C’est pourquoi, le Secrétaire général demande à l’Assemblée générale d’approuver une subvention d’un montant maximum de 40 millions de dollars, dont 16,7 millions pour la période du 1er juillet au 31 décembre 2004 et un solde de 23,3 millions pour 2005 afin que le Tribunal puisse achever son mandat. Le Comité consultatif pour les questions budgétaires et administratives (CCQAB) a fait savoir par le biais de son Président, M. Vladimir Kuznetov, qu’à ce stage il recommandait à l'Assemblée générale de dégager une subvention de 16,7 millions pour la période du 1er juillet au 31 décembre 2004.
Soulignant l’importance du Tribunal spécial pour la Sierra Leone pour la paix et la sécurité dans la région, certaines délégations ont estimé que le seul moyen de lui permettre de mener à bien son mandat était d’approuver la proposition du Secrétaire général. Seul organe judiciaire à composition internationale qui a son siège dans le pays où ont été commis les crimes, le Tribunal a été salué par le représentant des Etats-Unis pour son fonctionnement efficace, efficient et pour son indépendance. S’il a également donné son appui à la proposition du Secrétaire général, il a néanmoins souhaité, tout comme la représentante de la Nouvelle-Zélande, au nom du Groupe CANZ, que la subvention dégagée soit accompagnée de la définition d’une stratégie d’achèvement. Tout retard dans la prise de décision concernant le financement du Tribunal aurait des incidences fâcheuses sur son fonctionnement, a prévenu de son côté le représentant de la Sierra Leone qui lui aussi a appelé la Commission à appuyer la proposition du Secrétaire général.

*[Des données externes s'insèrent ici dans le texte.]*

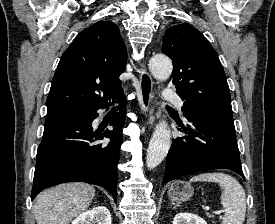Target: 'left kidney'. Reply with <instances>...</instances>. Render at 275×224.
I'll return each instance as SVG.
<instances>
[{
    "label": "left kidney",
    "mask_w": 275,
    "mask_h": 224,
    "mask_svg": "<svg viewBox=\"0 0 275 224\" xmlns=\"http://www.w3.org/2000/svg\"><path fill=\"white\" fill-rule=\"evenodd\" d=\"M173 224H207L204 219L192 213H178L174 219Z\"/></svg>",
    "instance_id": "left-kidney-1"
}]
</instances>
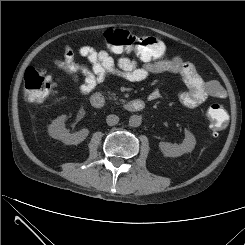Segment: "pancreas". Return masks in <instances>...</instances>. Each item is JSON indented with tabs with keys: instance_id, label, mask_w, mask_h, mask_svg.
Masks as SVG:
<instances>
[{
	"instance_id": "1",
	"label": "pancreas",
	"mask_w": 245,
	"mask_h": 245,
	"mask_svg": "<svg viewBox=\"0 0 245 245\" xmlns=\"http://www.w3.org/2000/svg\"><path fill=\"white\" fill-rule=\"evenodd\" d=\"M111 96H109V99L116 100L115 94L108 92Z\"/></svg>"
}]
</instances>
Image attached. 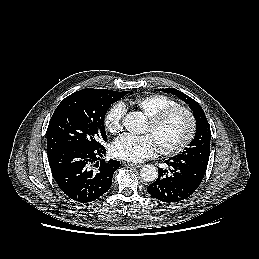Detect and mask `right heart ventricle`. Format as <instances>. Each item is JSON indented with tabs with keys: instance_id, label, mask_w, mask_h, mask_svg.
I'll use <instances>...</instances> for the list:
<instances>
[{
	"instance_id": "right-heart-ventricle-1",
	"label": "right heart ventricle",
	"mask_w": 259,
	"mask_h": 259,
	"mask_svg": "<svg viewBox=\"0 0 259 259\" xmlns=\"http://www.w3.org/2000/svg\"><path fill=\"white\" fill-rule=\"evenodd\" d=\"M132 103L137 106L148 118L167 108L179 105L177 101L163 94H148L139 96L136 97Z\"/></svg>"
}]
</instances>
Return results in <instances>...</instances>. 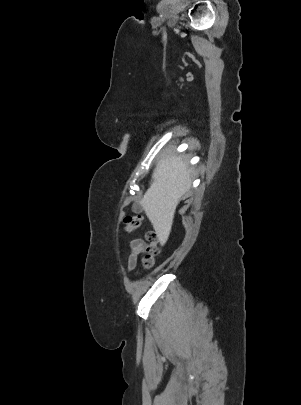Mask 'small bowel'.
I'll use <instances>...</instances> for the list:
<instances>
[{
    "label": "small bowel",
    "instance_id": "small-bowel-1",
    "mask_svg": "<svg viewBox=\"0 0 301 405\" xmlns=\"http://www.w3.org/2000/svg\"><path fill=\"white\" fill-rule=\"evenodd\" d=\"M146 244L141 239H134L130 242L131 254L127 260L128 270H133L137 264L138 257L145 251Z\"/></svg>",
    "mask_w": 301,
    "mask_h": 405
}]
</instances>
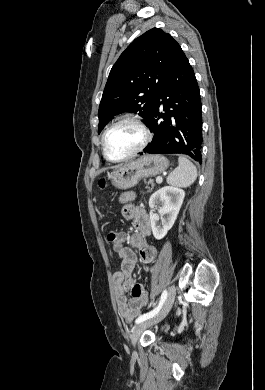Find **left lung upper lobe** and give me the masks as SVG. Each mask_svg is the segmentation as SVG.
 Listing matches in <instances>:
<instances>
[{
	"label": "left lung upper lobe",
	"mask_w": 265,
	"mask_h": 390,
	"mask_svg": "<svg viewBox=\"0 0 265 390\" xmlns=\"http://www.w3.org/2000/svg\"><path fill=\"white\" fill-rule=\"evenodd\" d=\"M183 53L171 35L153 28L136 38L113 65L99 105L98 133L123 112L151 120L156 95Z\"/></svg>",
	"instance_id": "obj_1"
}]
</instances>
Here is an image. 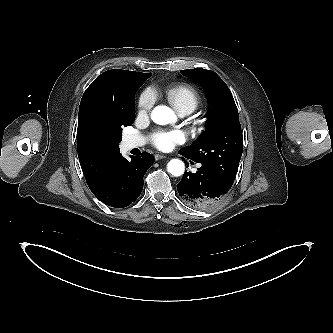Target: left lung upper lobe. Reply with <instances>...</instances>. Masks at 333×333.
I'll return each instance as SVG.
<instances>
[{"label": "left lung upper lobe", "mask_w": 333, "mask_h": 333, "mask_svg": "<svg viewBox=\"0 0 333 333\" xmlns=\"http://www.w3.org/2000/svg\"><path fill=\"white\" fill-rule=\"evenodd\" d=\"M181 73L205 87L216 111L210 112L207 130L179 153L233 184L243 151V135L233 96L225 82L212 71L187 69Z\"/></svg>", "instance_id": "5c2ea615"}]
</instances>
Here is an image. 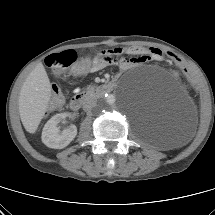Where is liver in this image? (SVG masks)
Instances as JSON below:
<instances>
[{
  "instance_id": "liver-1",
  "label": "liver",
  "mask_w": 215,
  "mask_h": 215,
  "mask_svg": "<svg viewBox=\"0 0 215 215\" xmlns=\"http://www.w3.org/2000/svg\"><path fill=\"white\" fill-rule=\"evenodd\" d=\"M51 97V83L42 63H38L23 83L19 114L25 130L34 134L44 117Z\"/></svg>"
}]
</instances>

D’autres voix se sont cependant élevées contre l’attribution d’une telle subvention. Les représentants du Japon et du Mexique ont en particulier estimé que seul le système de contributions volontaires pouvait garantir l’indépendance du Tribunal et que le Conseil de sécurité devait jouer son rôle en matière de mobilisation de contributions supplémentaires. Le représentant de la Fédération de Russie a craint pour sa part que l’approbation d’une telle subvention n’interrompe tout nouvel effort pour trouver des contributions supplémentaires. Estimant excessifs les effectifs du Tribunal, le représentant de la République de Corée a quant à lui demandé une description des postes.
Les représentants des pays suivants sont également intervenus au cours du débat: Irlande (au nom de l’Union européenne), Costa Rica, Brésil, Gabon, Guatemala et Afrique du sud (au nom du Groupe africain).

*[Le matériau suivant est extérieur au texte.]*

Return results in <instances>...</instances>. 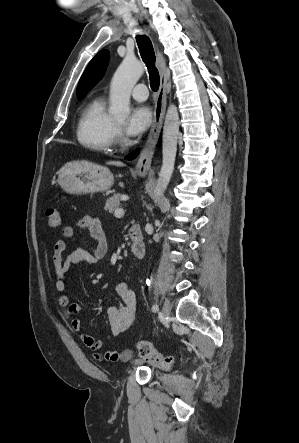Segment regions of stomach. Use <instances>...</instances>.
Returning a JSON list of instances; mask_svg holds the SVG:
<instances>
[{
	"label": "stomach",
	"instance_id": "obj_1",
	"mask_svg": "<svg viewBox=\"0 0 299 443\" xmlns=\"http://www.w3.org/2000/svg\"><path fill=\"white\" fill-rule=\"evenodd\" d=\"M144 177L145 173H139ZM59 186L69 194H87L104 192L114 183L113 174L103 166L87 162H71L58 172Z\"/></svg>",
	"mask_w": 299,
	"mask_h": 443
}]
</instances>
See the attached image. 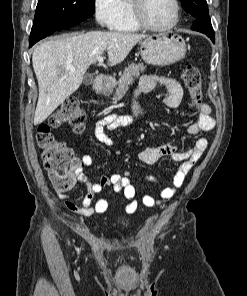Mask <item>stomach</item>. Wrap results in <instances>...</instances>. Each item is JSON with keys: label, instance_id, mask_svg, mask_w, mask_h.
<instances>
[{"label": "stomach", "instance_id": "obj_1", "mask_svg": "<svg viewBox=\"0 0 247 296\" xmlns=\"http://www.w3.org/2000/svg\"><path fill=\"white\" fill-rule=\"evenodd\" d=\"M140 52L147 64L167 66L185 57L186 44L181 35L169 31L147 36L141 42Z\"/></svg>", "mask_w": 247, "mask_h": 296}]
</instances>
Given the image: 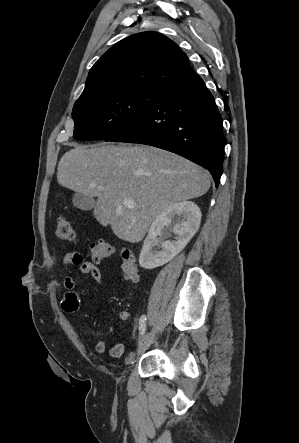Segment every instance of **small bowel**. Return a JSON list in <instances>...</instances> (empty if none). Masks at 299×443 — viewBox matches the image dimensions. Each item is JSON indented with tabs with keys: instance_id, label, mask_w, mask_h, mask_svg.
<instances>
[{
	"instance_id": "obj_1",
	"label": "small bowel",
	"mask_w": 299,
	"mask_h": 443,
	"mask_svg": "<svg viewBox=\"0 0 299 443\" xmlns=\"http://www.w3.org/2000/svg\"><path fill=\"white\" fill-rule=\"evenodd\" d=\"M63 262L65 264L79 266V270L82 275H90L97 284L102 283V273L100 269L95 264L84 261L83 256L80 253L75 252L65 254L63 256ZM79 282L80 278L78 276L66 277L64 279L63 286L68 292L66 293V296L62 302V308L66 312H75L79 308V296L73 291ZM120 317L123 320H127L131 317V314L124 311L120 314ZM94 349L98 354H105L108 351L107 344L102 340L95 342ZM110 353L113 357L120 358L125 353V346L122 343H116L111 347ZM130 359L131 355L128 356V360Z\"/></svg>"
}]
</instances>
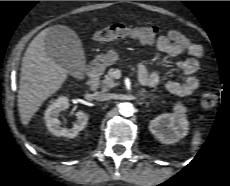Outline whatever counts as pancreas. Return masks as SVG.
I'll return each mask as SVG.
<instances>
[{"label": "pancreas", "instance_id": "cf45deb5", "mask_svg": "<svg viewBox=\"0 0 230 186\" xmlns=\"http://www.w3.org/2000/svg\"><path fill=\"white\" fill-rule=\"evenodd\" d=\"M114 72V68L109 69L107 75H105L104 79L101 81V87L104 91H107L110 88L117 86V83H115L114 80Z\"/></svg>", "mask_w": 230, "mask_h": 186}]
</instances>
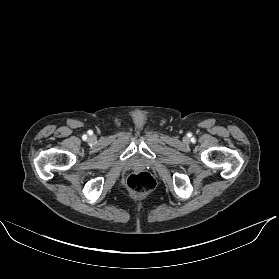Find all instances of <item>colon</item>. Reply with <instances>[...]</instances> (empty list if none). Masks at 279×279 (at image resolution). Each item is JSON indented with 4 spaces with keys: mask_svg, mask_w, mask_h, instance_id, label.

La Commission poursuivra ses travaux jeudi 25 mars à partir de 10 heures pour reprendre l’examen de la question relative à la gestion des ressources humaines.

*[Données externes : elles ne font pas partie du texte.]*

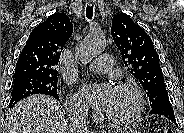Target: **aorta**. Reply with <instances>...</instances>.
<instances>
[{
	"instance_id": "obj_1",
	"label": "aorta",
	"mask_w": 184,
	"mask_h": 133,
	"mask_svg": "<svg viewBox=\"0 0 184 133\" xmlns=\"http://www.w3.org/2000/svg\"><path fill=\"white\" fill-rule=\"evenodd\" d=\"M106 47L105 39L100 34H89L77 46L76 54L82 64L91 62Z\"/></svg>"
}]
</instances>
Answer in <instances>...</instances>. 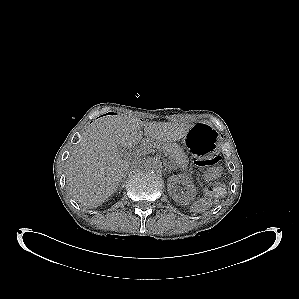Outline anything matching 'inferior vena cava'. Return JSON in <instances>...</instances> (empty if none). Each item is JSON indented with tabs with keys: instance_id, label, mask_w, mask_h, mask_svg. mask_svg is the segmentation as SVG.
<instances>
[{
	"instance_id": "602c4592",
	"label": "inferior vena cava",
	"mask_w": 299,
	"mask_h": 299,
	"mask_svg": "<svg viewBox=\"0 0 299 299\" xmlns=\"http://www.w3.org/2000/svg\"><path fill=\"white\" fill-rule=\"evenodd\" d=\"M137 164H138V160H134V161H132V162L129 163V167H130V168H133V167H135Z\"/></svg>"
}]
</instances>
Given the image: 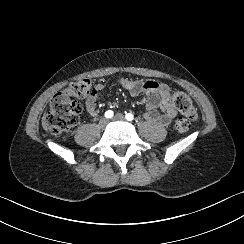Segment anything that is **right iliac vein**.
<instances>
[{
	"mask_svg": "<svg viewBox=\"0 0 244 244\" xmlns=\"http://www.w3.org/2000/svg\"><path fill=\"white\" fill-rule=\"evenodd\" d=\"M108 122H109L108 119L102 118L99 122V125H100V127L105 128L107 126Z\"/></svg>",
	"mask_w": 244,
	"mask_h": 244,
	"instance_id": "obj_1",
	"label": "right iliac vein"
}]
</instances>
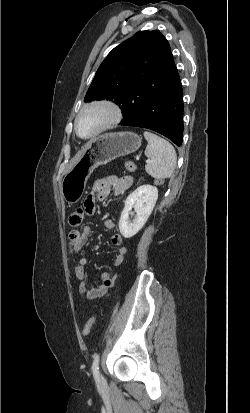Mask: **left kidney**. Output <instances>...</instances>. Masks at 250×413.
Wrapping results in <instances>:
<instances>
[{"instance_id":"left-kidney-1","label":"left kidney","mask_w":250,"mask_h":413,"mask_svg":"<svg viewBox=\"0 0 250 413\" xmlns=\"http://www.w3.org/2000/svg\"><path fill=\"white\" fill-rule=\"evenodd\" d=\"M158 198V190L151 185H142L125 200V206L119 220V230L124 238H131L142 229L148 220ZM136 212L133 222L129 221V212Z\"/></svg>"}]
</instances>
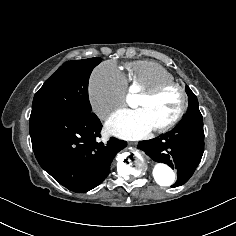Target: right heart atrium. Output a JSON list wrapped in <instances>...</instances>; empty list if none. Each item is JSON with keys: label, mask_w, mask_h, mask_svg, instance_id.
Returning a JSON list of instances; mask_svg holds the SVG:
<instances>
[{"label": "right heart atrium", "mask_w": 236, "mask_h": 236, "mask_svg": "<svg viewBox=\"0 0 236 236\" xmlns=\"http://www.w3.org/2000/svg\"><path fill=\"white\" fill-rule=\"evenodd\" d=\"M126 83L124 76L111 63L96 67L89 78L88 94L93 113L106 119L125 100Z\"/></svg>", "instance_id": "d8ad5b80"}]
</instances>
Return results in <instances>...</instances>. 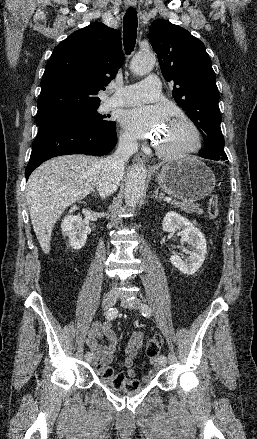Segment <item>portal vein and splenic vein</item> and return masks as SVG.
<instances>
[{"label":"portal vein and splenic vein","mask_w":257,"mask_h":439,"mask_svg":"<svg viewBox=\"0 0 257 439\" xmlns=\"http://www.w3.org/2000/svg\"><path fill=\"white\" fill-rule=\"evenodd\" d=\"M164 200H165L166 202H170V201H172V197H166Z\"/></svg>","instance_id":"18ae733b"}]
</instances>
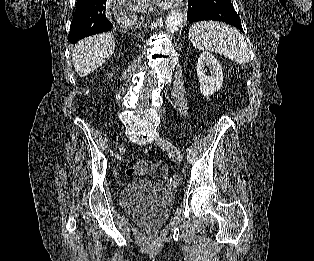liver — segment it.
Listing matches in <instances>:
<instances>
[{"label": "liver", "mask_w": 314, "mask_h": 261, "mask_svg": "<svg viewBox=\"0 0 314 261\" xmlns=\"http://www.w3.org/2000/svg\"><path fill=\"white\" fill-rule=\"evenodd\" d=\"M115 39L111 33L87 37L79 41L72 53V63L80 77H85L103 65L113 54Z\"/></svg>", "instance_id": "obj_1"}]
</instances>
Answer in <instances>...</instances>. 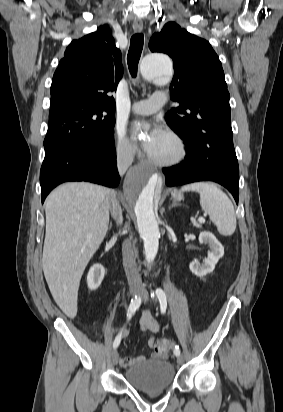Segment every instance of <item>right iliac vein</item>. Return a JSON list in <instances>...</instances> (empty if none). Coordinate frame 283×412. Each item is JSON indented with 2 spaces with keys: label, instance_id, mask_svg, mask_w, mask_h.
<instances>
[{
  "label": "right iliac vein",
  "instance_id": "obj_1",
  "mask_svg": "<svg viewBox=\"0 0 283 412\" xmlns=\"http://www.w3.org/2000/svg\"><path fill=\"white\" fill-rule=\"evenodd\" d=\"M139 293H140L139 289H136V288L130 289V295L132 297L137 296ZM118 358H119V355H118L117 350H113L112 353H111V359H112V362H113L114 365H116L118 363Z\"/></svg>",
  "mask_w": 283,
  "mask_h": 412
}]
</instances>
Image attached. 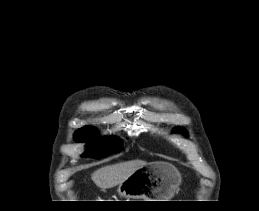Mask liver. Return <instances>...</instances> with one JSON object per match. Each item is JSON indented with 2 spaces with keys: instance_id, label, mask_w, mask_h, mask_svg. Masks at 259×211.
Here are the masks:
<instances>
[{
  "instance_id": "obj_1",
  "label": "liver",
  "mask_w": 259,
  "mask_h": 211,
  "mask_svg": "<svg viewBox=\"0 0 259 211\" xmlns=\"http://www.w3.org/2000/svg\"><path fill=\"white\" fill-rule=\"evenodd\" d=\"M146 165V161L131 160L104 166L93 172L91 179L101 189L112 188L124 182L135 170Z\"/></svg>"
}]
</instances>
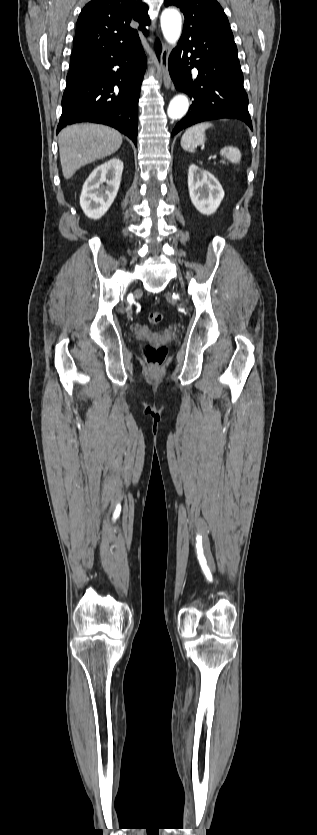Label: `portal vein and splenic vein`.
<instances>
[{"instance_id": "18ae733b", "label": "portal vein and splenic vein", "mask_w": 317, "mask_h": 835, "mask_svg": "<svg viewBox=\"0 0 317 835\" xmlns=\"http://www.w3.org/2000/svg\"><path fill=\"white\" fill-rule=\"evenodd\" d=\"M209 159H212L214 162H216L217 156H211Z\"/></svg>"}]
</instances>
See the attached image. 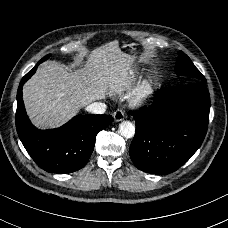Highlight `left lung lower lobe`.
Instances as JSON below:
<instances>
[{
	"instance_id": "1",
	"label": "left lung lower lobe",
	"mask_w": 228,
	"mask_h": 228,
	"mask_svg": "<svg viewBox=\"0 0 228 228\" xmlns=\"http://www.w3.org/2000/svg\"><path fill=\"white\" fill-rule=\"evenodd\" d=\"M210 96L204 83L160 91L144 111H132L136 133L129 148L135 166L147 173L168 174L201 146L208 127Z\"/></svg>"
}]
</instances>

Demande de subvention pour le Tribunal spécial pour la Sierra Leone
Il est rappelé dans le rapport A/58/733 que dans une lettre qu’il a adressée au Président du Conseil de sécurité (S/2004/182), le Secrétaire général a appelé l’attention du Conseil sur les difficultés rencontrées par le Tribunal spécial pour la Sierra Leone concernant le financement du budget relatif à sa troisième année de fonctionnement et a proposé que la question soit portée à l’attention de l’Assemblée générale en vue d’obtenir l’affectation de ressources au Tribunal.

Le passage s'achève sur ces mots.